Deputy Information Minister, Daniel O. Sando, told reporters at the Ministry of Information that the US$2 million will be released in four quarterly tranches of $500,000. To ensure oversight, the WECC office must file quarterly operational and financial reports to the President through the Minister of Justice. The structure is designed to balance autonomy with accountability as the office navigates the politically sensitive process of setting up the tribunal.
President Joseph N. Boakai has ordered the team responsible for establishing the court to deliver a detailed 60-day roadmap. That plan must outline how the office will mobilize additional resources, identify international and domestic funding partners, and conduct broad stakeholder engagement. The directive signals that the US$2 million allocation is seed money, not the full budget, and that success will depend on building a coalition of donors and civic actors.
The push to create the court fulfills a core recommendation of the Truth and Reconciliation Commission, which documented widespread atrocities during Liberia’s civil conflict from 1989 to 2003. An estimated 250,000 people were killed, and the war left enduring social and economic wounds. The TRC called for a special tribunal to try those bearing the greatest responsibility for war crimes and economic crimes, but successive administrations failed to act on the recommendation.

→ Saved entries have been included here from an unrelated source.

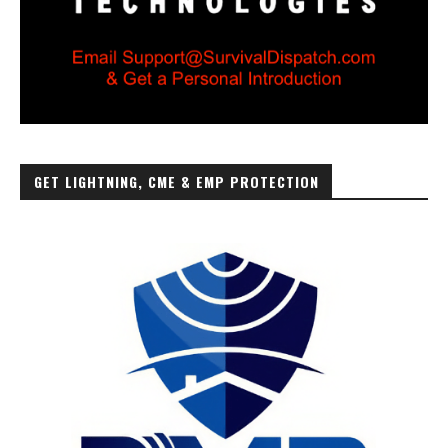
GET LIGHTNING, CME & EMP PROTECTION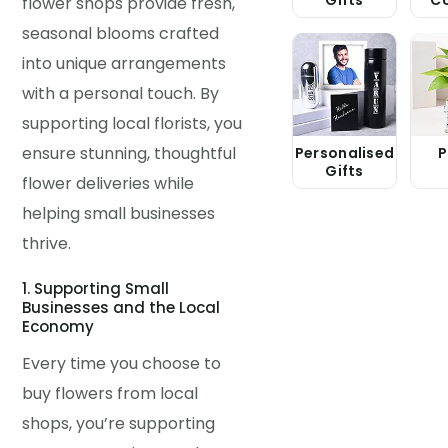
flower shops provide fresh,
seasonal blooms crafted
into unique arrangements
with a personal touch. By
supporting local florists, you
ensure stunning, thoughtful
Personalised
P
Gifts
flower deliveries while
helping small businesses
thrive.
1. Supporting Small
Businesses and the Local
Economy
Every time you choose to
buy flowers from local
shops, you’re supporting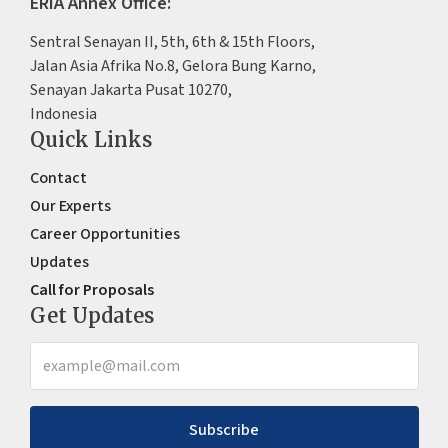
ERIA Annex Office:
Sentral Senayan II, 5th, 6th & 15th Floors,
Jalan Asia Afrika No.8, Gelora Bung Karno,
Senayan Jakarta Pusat 10270,
Indonesia
Quick Links
Contact
Our Experts
Career Opportunities
Updates
Call for Proposals
Get Updates
Subscribe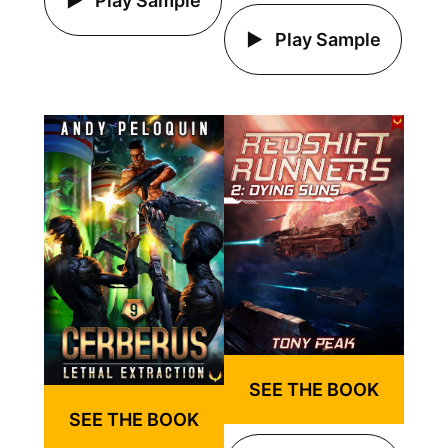
Play Sample
Play Sample
SEE THE BOOK
SEE THE BOOK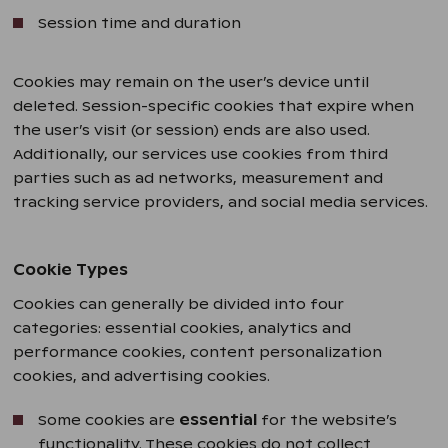
Session time and duration
Cookies may remain on the user’s device until
deleted. Session-specific cookies that expire when
the user’s visit (or session) ends are also used.
Additionally, our services use cookies from third
parties such as ad networks, measurement and
tracking service providers, and social media services.
Cookie Types
Cookies can generally be divided into four
categories: essential cookies, analytics and
performance cookies, content personalization
cookies, and advertising cookies.
Some cookies are
essential
for the website’s
functionality. These cookies do not collect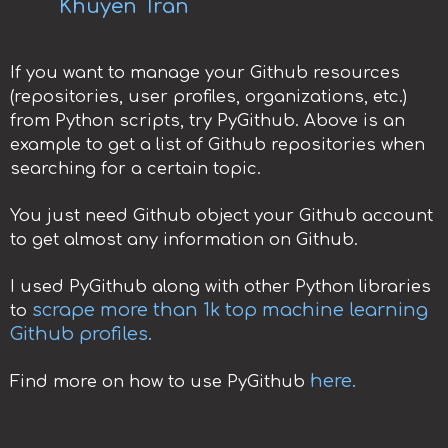
Khuyen Tran
If you want to manage your Github resources
(repositories, user profiles, organizations, etc.)
from Python scripts, try PyGithub. Above is an
example to get a list of Github repositories when
searching for a certain topic.
You just need Github object your Github account
to get almost any information on Github.
I used PyGithub along with other Python libraries
scrape more than 1k top machine learning
to
Github profiles.
here.
Find more on how to use PyGithub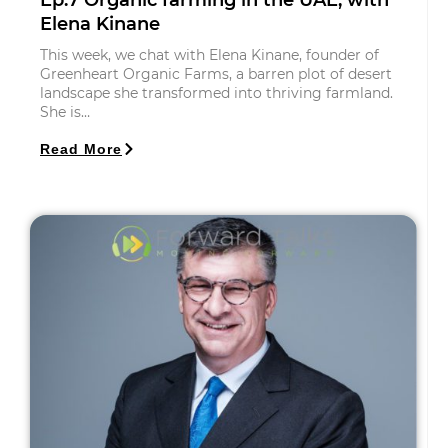
Ep.7 Organic farming in the UAE, with
Elena Kinane
This week, we chat with Elena Kinane, founder of
Greenheart Organic Farms, a barren plot of desert
landscape she transformed into thriving farmland.
She is…
Read More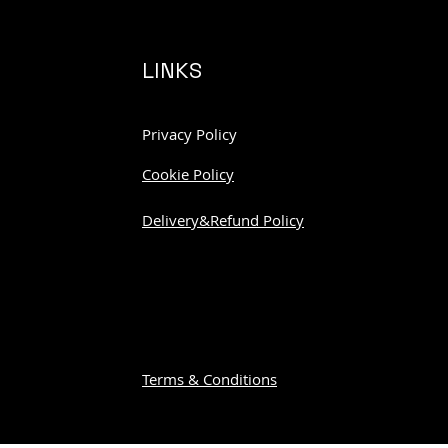
LINKS
Privacy Policy
Cookie Policy
Delivery&Refund Policy
Terms & Conditions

For victims and families who have waited decades for legal redress, the Boakai administration’s move represents a break from years of delay. By placing money behind the promise and demanding a rapid implementation plan, the government is signaling that accountability is no longer theoretical. Still, the court faces steep hurdles: securing judges, protecting witnesses, navigating political resistance, and raising funds well beyond the initial $2 million.
The WECC office now has two months to show how it will turn the allocation into a functioning court. If it succeeds, Liberia would join a small group of nations that have moved from truth commissions to criminal trials for civil-war-era crimes. If it stalls, the $2 million risks becoming another line item in a long history of unfulfilled justice.